Reproduce every record below exactly, without the pictures.

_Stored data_
::::
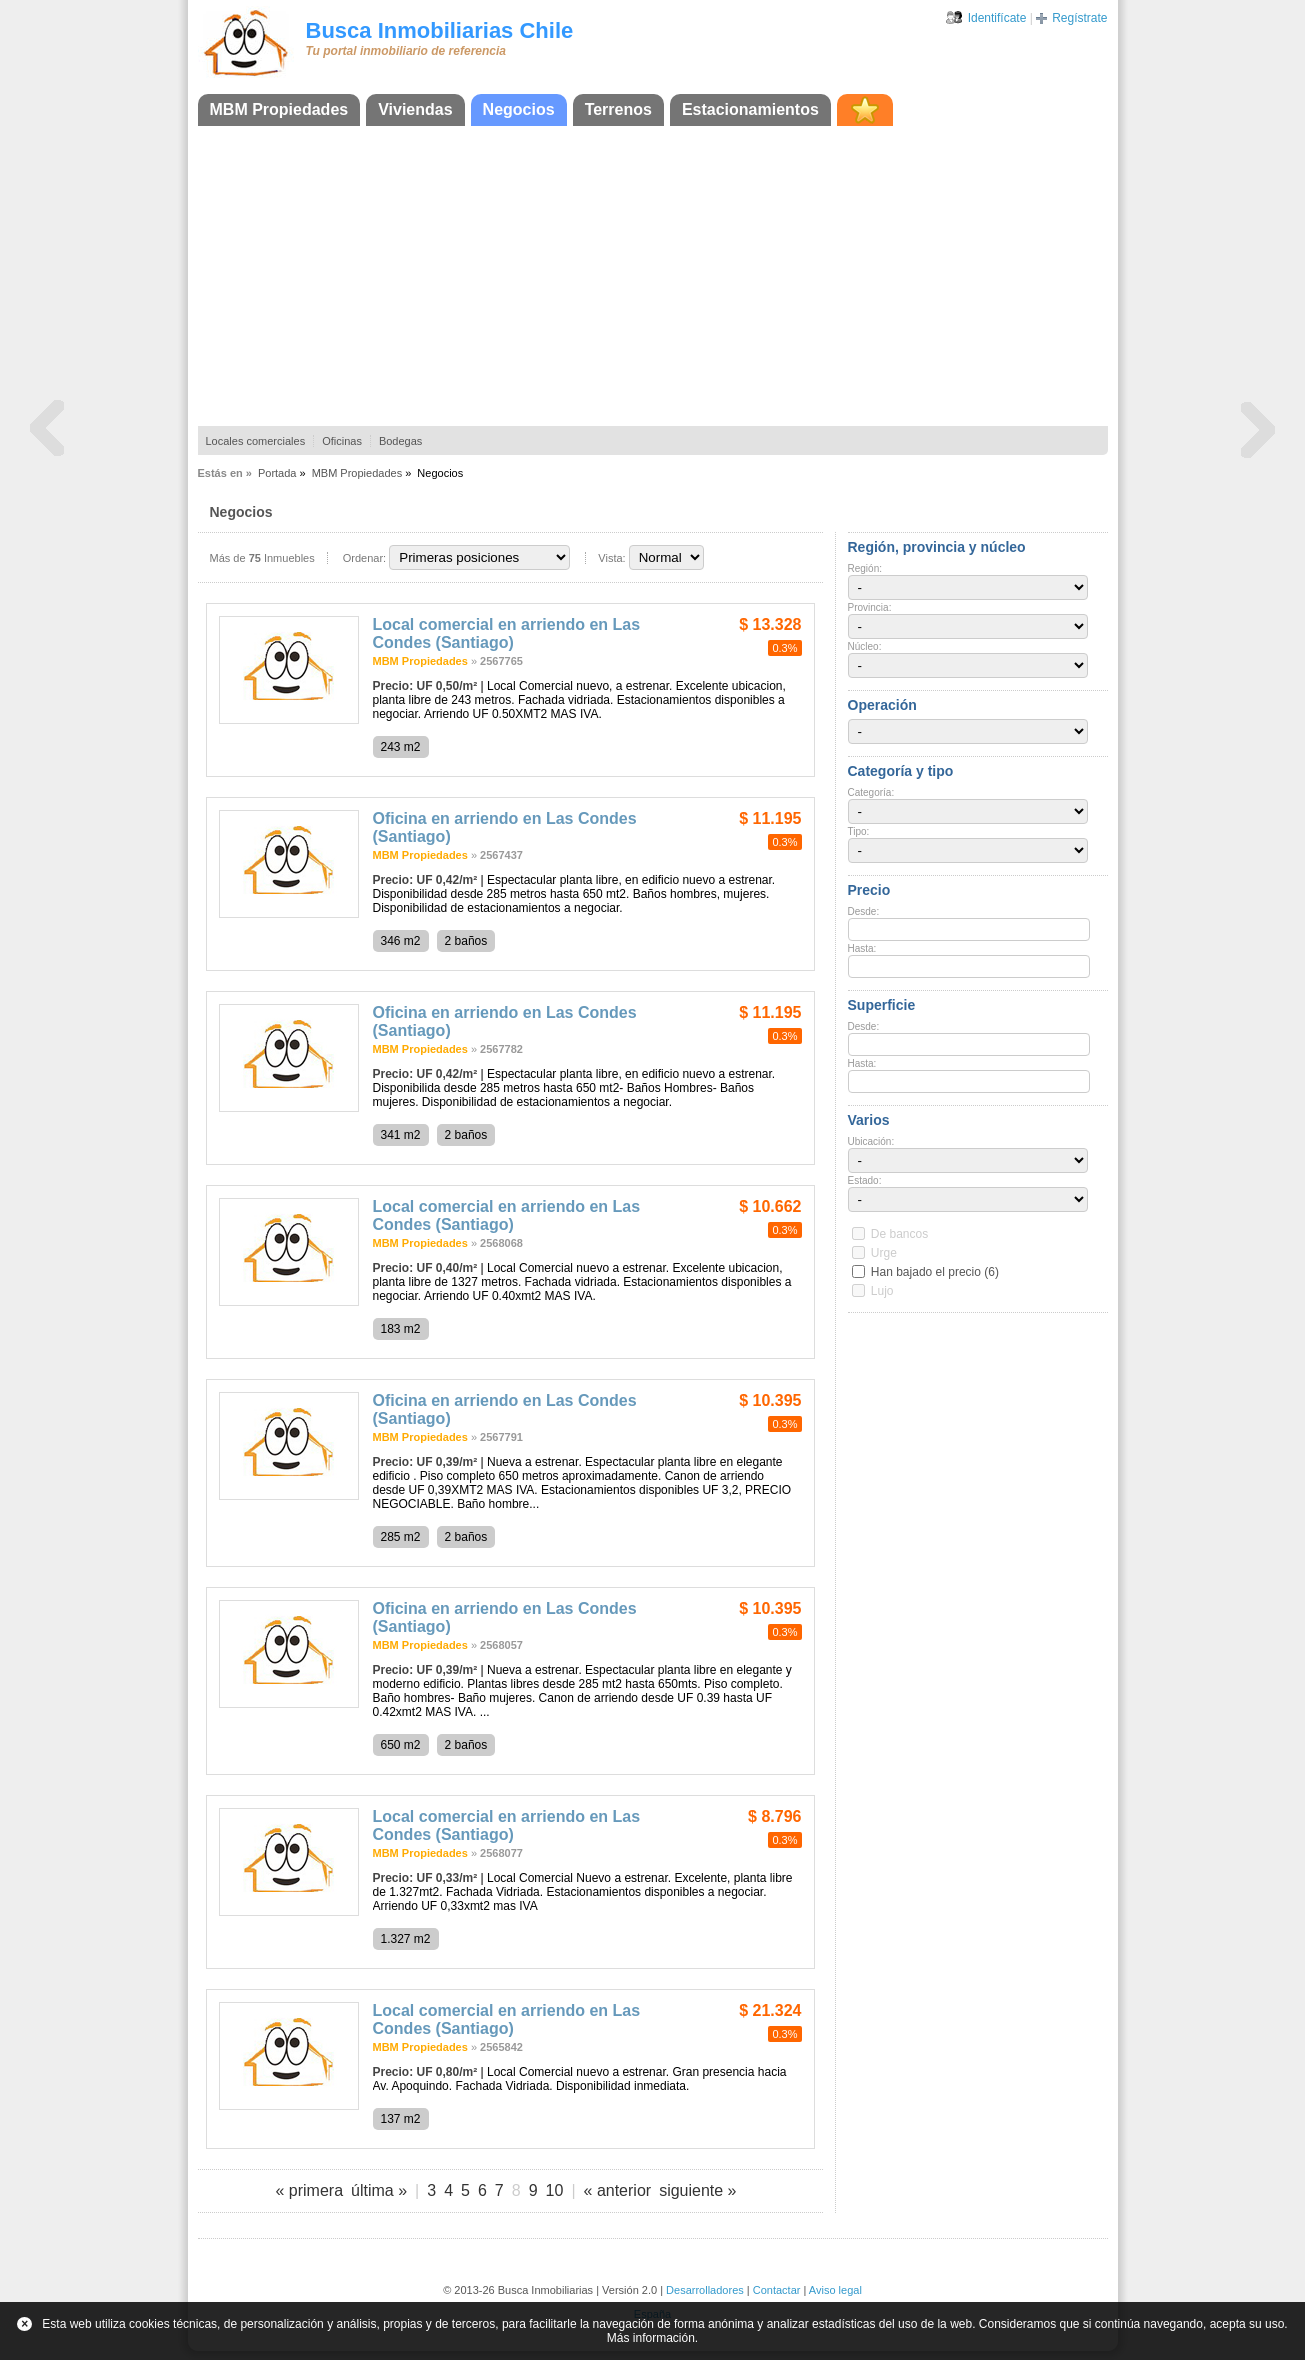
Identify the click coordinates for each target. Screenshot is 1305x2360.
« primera (309, 2190)
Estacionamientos (750, 109)
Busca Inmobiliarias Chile (440, 30)
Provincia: (870, 607)
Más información (651, 2338)
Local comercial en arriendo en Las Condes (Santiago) (507, 633)
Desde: (864, 911)
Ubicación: (871, 1141)
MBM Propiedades (279, 109)
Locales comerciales (256, 441)
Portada (277, 473)
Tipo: (859, 831)
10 (555, 2190)
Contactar (777, 2290)
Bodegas (400, 441)
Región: (865, 568)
::::
_SOLUTION FOR THIS TASK_
Identify the click coordinates for each target. Screenshot is 1305x2360.
« primera (309, 2190)
Estacionamientos (750, 109)
Busca Inmobiliarias Chile (440, 30)
Provincia: (870, 607)
Más información (651, 2338)
Local comercial en arriendo en Las Condes (Santiago) (507, 633)
Desde: (864, 911)
Ubicación: (871, 1141)
MBM Propiedades (279, 109)
Locales comerciales (256, 441)
Portada (277, 473)
Tipo: (859, 831)
10 (555, 2190)
Contactar (777, 2290)
Bodegas (400, 441)
Región: (865, 568)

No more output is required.